Journal de FranceThursday 30 Jan 2014
Starring: Raymond Depardon, Claudine Nougaret
Duration: 100 minutes
The documentary Journal de France somehow bites off more than it can chew. It has a structural problem at its core which begins to irritate as you sit and take in the absorbing flow of images. The problem is that it is not sure of what it actually wants to do and thus packs in as much as it can to compensate for a lack of focus.
It certainly sounds like a great premise. Veteran French photographer and film-maker Raymond Depardon sets off in his camper van to photograph a France he hardly knows, using his trusty old field, or slide camera. He has been so busy through 50 years of filming in war-torn, dangerous places - sometimes too in the corridors of power in Paris - that he hardly knows his native land. We can see he has a genuine interest in ordinary people and places and he wants to photograph them at ease.
So he sets up his ancient camera in front of that tobacconist’s shop. The 1950s style façade, the street corner, the hilly street backing off it, they take his fancy. So, this self-effacing, enigmatic man travels through the landscape around the river Meuse that he scarcely knows, but it's a mere smattering. He grew up on a farm in the Rhone-Saone region, but we learn nothing about that at all.
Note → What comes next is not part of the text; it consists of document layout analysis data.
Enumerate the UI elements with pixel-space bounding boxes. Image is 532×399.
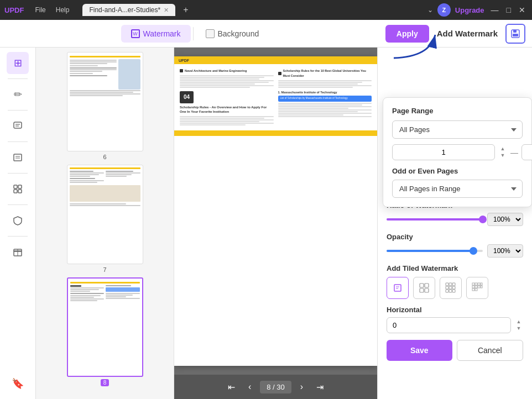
ratio-track[interactable] xyxy=(387,218,483,221)
maximize-button[interactable]: □ xyxy=(504,6,513,14)
tab-dropdown-icon[interactable]: ⌄ xyxy=(427,6,433,14)
svg-rect-41 xyxy=(452,290,455,292)
watermark-tab[interactable]: W Watermark xyxy=(121,25,191,43)
thumbnail-page-7[interactable]: 7 xyxy=(40,165,169,273)
menu-file[interactable]: File xyxy=(30,4,50,16)
from-spin-down[interactable]: ▼ xyxy=(498,153,507,159)
tiled-watermark-control: Add Tiled Watermark xyxy=(387,264,523,299)
sidebar-divider-5 xyxy=(8,204,28,205)
prev-page-button[interactable]: ‹ xyxy=(244,380,255,394)
from-spinners: ▲ ▼ xyxy=(498,146,507,159)
odd-even-select[interactable]: All Pages in Range Odd Pages Only Even P… xyxy=(392,180,523,198)
sidebar-icon-bookmark[interactable]: 🔖 xyxy=(7,372,29,395)
watermark-tab-icon: W xyxy=(131,29,140,38)
background-tab[interactable]: Background xyxy=(196,25,269,43)
active-tab[interactable]: Find-and-A...er-Studies* ✕ xyxy=(82,4,175,16)
ratio-thumb[interactable] xyxy=(479,216,487,223)
opacity-label: Opacity xyxy=(387,233,523,241)
sidebar-icon-protect[interactable] xyxy=(7,209,29,232)
title-bar: UPDF File Help Find-and-A...er-Studies* … xyxy=(0,0,532,20)
tiled-2x2-button[interactable] xyxy=(413,277,435,299)
sidebar-divider-3 xyxy=(8,141,28,142)
tiled-single-button[interactable] xyxy=(387,277,409,299)
tiled-3x3-button[interactable] xyxy=(440,277,462,299)
menu-help[interactable]: Help xyxy=(51,4,74,16)
svg-rect-11 xyxy=(18,185,22,188)
svg-rect-31 xyxy=(420,288,424,292)
opacity-thumb[interactable] xyxy=(470,247,477,255)
svg-rect-36 xyxy=(446,286,448,289)
cancel-button[interactable]: Cancel xyxy=(457,340,524,361)
sidebar-divider xyxy=(8,78,28,79)
add-tab-button[interactable]: + xyxy=(180,5,191,15)
sidebar-icon-organize[interactable] xyxy=(7,178,29,200)
svg-rect-1 xyxy=(513,30,517,33)
tiled-2x2-icon xyxy=(419,282,430,293)
svg-rect-42 xyxy=(472,283,474,285)
avatar[interactable]: Z xyxy=(437,3,451,17)
sidebar-divider-2 xyxy=(8,110,28,111)
tiled-large-button[interactable] xyxy=(466,277,488,299)
ratio-percent-select[interactable]: 100% xyxy=(487,213,523,226)
svg-rect-4 xyxy=(14,122,22,128)
tiled-single-icon xyxy=(392,282,403,293)
next-page-button[interactable]: › xyxy=(296,380,307,394)
first-page-button[interactable]: ⇤ xyxy=(223,380,239,395)
last-page-button[interactable]: ⇥ xyxy=(312,380,328,395)
svg-rect-26 xyxy=(394,285,401,291)
save-icon-button[interactable] xyxy=(505,24,525,44)
current-page[interactable]: 8 xyxy=(267,383,270,391)
horizontal-spin-up[interactable]: ▲ xyxy=(514,319,523,326)
range-to-input[interactable] xyxy=(521,144,532,160)
minimize-button[interactable]: — xyxy=(489,6,501,14)
svg-rect-40 xyxy=(449,290,452,292)
left-sidebar: ⊞ ✏ 🔖 xyxy=(0,48,36,399)
page-range-select[interactable]: All Pages Custom Range Current Page xyxy=(392,120,523,139)
document-page: UPDF Naval Architecture and Marine Engin… xyxy=(174,56,377,366)
sidebar-icon-edit[interactable]: ✏ xyxy=(7,83,29,106)
main-heading: Scholarship Rules - An Overview and How … xyxy=(180,105,274,114)
ratio-slider-row: 100% xyxy=(387,213,523,226)
thumb-box-6 xyxy=(67,52,143,151)
opacity-percent-select[interactable]: 100% xyxy=(487,244,523,258)
blue-arrow-indicator xyxy=(391,30,441,63)
opacity-slider-row: 100% xyxy=(387,244,523,258)
thumbnail-page-8[interactable]: 8 xyxy=(40,277,169,386)
ratio-fill xyxy=(387,218,483,221)
sidebar-icon-comment[interactable] xyxy=(7,115,29,137)
thumb-page-num-7: 7 xyxy=(103,266,106,273)
total-pages: 30 xyxy=(277,383,284,391)
blue-badge: List of Scholarships by Massachusetts In… xyxy=(278,96,372,101)
svg-rect-29 xyxy=(420,284,424,287)
close-button[interactable]: ✕ xyxy=(517,6,528,14)
sidebar-divider-6 xyxy=(8,236,28,237)
svg-rect-30 xyxy=(425,284,429,287)
range-from-input[interactable] xyxy=(392,144,495,160)
save-button[interactable]: Save xyxy=(387,340,452,361)
page-navigation: ⇤ ‹ 8 / 30 › ⇥ xyxy=(174,375,377,399)
from-spin-up[interactable]: ▲ xyxy=(498,146,507,153)
sidebar-icon-pages[interactable]: ⊞ xyxy=(7,52,29,74)
sidebar-icon-form[interactable] xyxy=(7,146,29,169)
horizontal-input[interactable] xyxy=(387,317,511,333)
main-content: ⊞ ✏ 🔖 xyxy=(0,48,532,399)
svg-rect-39 xyxy=(446,290,448,292)
svg-rect-48 xyxy=(478,286,480,288)
svg-rect-46 xyxy=(472,286,474,288)
horizontal-spin-down[interactable]: ▼ xyxy=(514,326,523,332)
upgrade-button[interactable]: Upgrade xyxy=(455,6,484,14)
sidebar-icon-gift[interactable] xyxy=(7,241,29,263)
watermark-tab-label: Watermark xyxy=(143,29,181,38)
col1-heading: Naval Architecture and Marine Engineerin… xyxy=(185,69,247,74)
thumbnail-page-6[interactable]: 6 xyxy=(40,52,169,160)
num-block: 04 xyxy=(180,91,194,103)
opacity-track[interactable] xyxy=(387,250,483,252)
page-range-label: Page Range xyxy=(392,107,523,115)
add-watermark-label: Add Watermark xyxy=(431,29,503,38)
tab-close-icon[interactable]: ✕ xyxy=(164,7,169,14)
svg-rect-44 xyxy=(478,283,480,285)
toolbar: W Watermark Background Apply Add Waterma… xyxy=(0,20,532,48)
opacity-fill xyxy=(387,250,473,252)
svg-rect-47 xyxy=(475,286,477,288)
svg-rect-33 xyxy=(446,283,448,286)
We see him at work, setting up his camera on the roadside. talking a little about his art. He is not talkative, he is more of a brooder, a thinker.
We see him sitting in his van, sizing up the light, talking about the sun being too high for pictures. “Sometimes I feel lousy the whole day and sometimes I am in a great mood all day,“ he remarks, musing matter-of-factly. He looks a little like Picasso, balding and short, with perceptive blue eyes.
You want to know what motivates him, why he is a photographer in the first place. But his partner and collaborator Claudine Nougaret does not ask him, maybe he doesn't want such questions. Most likely he has steered the film way from the man he is now, it's easier maybe to concentrate on past achievements. Like the time he got Nelson Mandela to sit in silence for a minute on film in 1993, not long after his release.
Or the two years he spent living with rebels in Chad, and the vital role he played in the release of a French hostage. One can’t help thinking that in the end, Raymond knows he is only as good as his last shot. He has moved on from wars and disaster zones, he doesn’t talk about Mogadishu, or Caracas, or Santiago de Chile. So you think about him sitting in that camper van judging the light and shade in the stillness of a summer day in France. And you realise that you have seen too little of all that and it's a pity.
Released at the IFI and selected cinemas.